Heh are you me? I too have the same problem with "DevOps" - I prefer to evangelise it as a culture of Developers and Operations/Engineering being able to work closely and collaboratively - two departments that have historically been at each others throats, with a mentality of "toss it over the wall and forget about it"

voltagex_ · on Feb 12, 2018

I'd love to get into this kind of work (currently in webdev, but I'm a good debugger). My contact details are in my profile - can we chat?

windowsworkstoo · on Feb 11, 2018

Process Explorer uses ETW under the hood and you should too...learn this and become a Windows debugging master.

Admittedly ProcExp will make you seem amazing as it is but harnessing ETW power will make you unstoppable

zwischenzug · on Feb 11, 2018

I've moved on from there, but it was an internal function within a larger software dev house. In retrospect a pretty intense place to work, but I knew no different - it was effectively my first job out of uni. I got to that position after about 10 years.

You can read more about my background here IYI:

https://zwischenzugs.com/2017/10/15/my-20-year-experience-of...

bmn__ · on Feb 12, 2018

To be fair, Perl emits a pretty good error message for the very common problem of a missing library and strace is generally not necessary to understand what's going on.

    > /usr/bin/perl -mblahlib
    Can't locate blahlib.pm in @INC (you may need to install
    the blahlib module) (@INC contains:
    /usr/lib/perl5/site_perl/5.26.1/x86_64-linux-thread-multi
    /usr/lib/perl5/site_perl/5.26.1
    /usr/lib/perl5/vendor_perl/5.26.1/x86_64-linux-thread-multi
    /usr/lib/perl5/vendor_perl/5.26.1
    /usr/lib/perl5/5.26.1/x86_64-linux-thread-multi
    /usr/lib/perl5/5.26.1 /usr/lib/perl5/site_perl).
    BEGIN failed--compilation aborted.

agumonkey · on Feb 11, 2018

I remember a talk about strace (julia evans ?).

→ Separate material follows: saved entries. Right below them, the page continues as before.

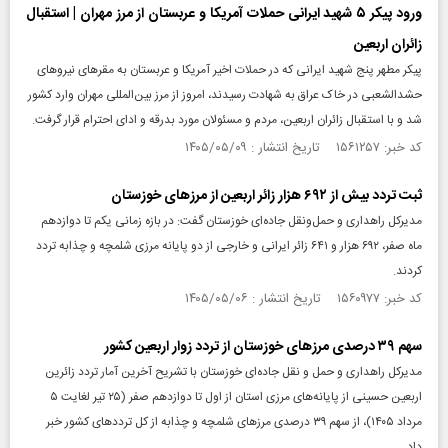
ورود پیکر ۵ شهید ایرانی حملات آمریکا و عربستان از مرز مهران | استقبال
زائران اربعین
پیکر مطهر پنج شهید ایرانی که در حملات اخیر آمریکا و عربستان به مقرهای نیروهای
حشدالشعبی در خاک عراق به شهادت رسیدند، امروز از مرز بین‌المللی مهران وارد کشور
شد و با استقبال زائران اربعین، مردم و مسئولان مورد بدرقه و ادای احترام قرار گرفت.
کد خبر: ۱۵۶۱۲۵۷ تاریخ انتشار : ۱۴۰۵/۰۵/۰۹
ثبت تردد بیش از ۶۹۲ هزار زائر اربعین از مرزهای خوزستان
مدیرکل راهداری و حمل‌ونقل جاده‌ای خوزستان گفت: در بازه زمانی یکم تا دوازدهم
ماه صفر، ۶۹۲ هزار و ۶۴۱ زائر ایرانی و خارجی از دو پایانه مرزی شلمچه و چذابه تردد
کردند.
کد خبر: ۱۵۶۰۹۷۷ تاریخ انتشار : ۱۴۰۵/۰۵/۰۶
سهم ۳۹ درصدی مرز‌های خوزستان از تردد زوار اربعین کشور
مدیرکل راهداری و حمل و نقل جاده‌ای خوزستان با تشریح آخرین آمار تردد زائرین
اربعین حسینی از پایانه‌های مرزی استان از اول تا دوازدهم صفر (۲۵ تیر لغایت ۵
مرداد ۱۴۰۵)، از سهم ۳۹ درصدی مرز‌های شلمچه و چذابه از کل تردد‌های کشور خبر
داد.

Still it's rarely mentioned. It's quite useful and I found myself often seeking this kind of tools/mindset. Basically stop guessing in the void, use anything that pokes inside to give you evidence.

lucb1e · on Feb 11, 2018

Offtopic: does your username mean "between moves" or "between trains"? I guess the former because iirc it would be "züge" for the plural of trains. Or perhaps it's just "between-move" as a noun, but I have no clue what that would mean.

monktastic1 · on Feb 11, 2018

Probably: https://en.wikipedia.org/wiki/Zwischenzug

lucb1e · on Feb 12, 2018

Of course Wikipedia holds the answer. I should have known.

blub · on Feb 12, 2018

Also see: https://en.m.wikipedia.org/wiki/Zugzwang

zwischenzug · on Feb 12, 2018

In between moves. I play chess, and I started the blog as 'in-between moves' outside of work days.

lucb1e · on Feb 16, 2018

Cool! Thanks for clarifying :)

y4mi · on Feb 11, 2018

Technically, singular works as well. I.e a train that leaves between two others (either physically or timetable-wise)

"Zug" is also a form of pull(ziehen). So it could also be interpreted as 'while pulling'. But that's pretty far fetched tbh

I'm not the parent, however, and can't answer your question.

lucb1e · on Feb 11, 2018

Strace and Wireshark. If a program's output doesn't immediately tell me what the hell its issue is, I'll just dive into this depending on the kind of trouble.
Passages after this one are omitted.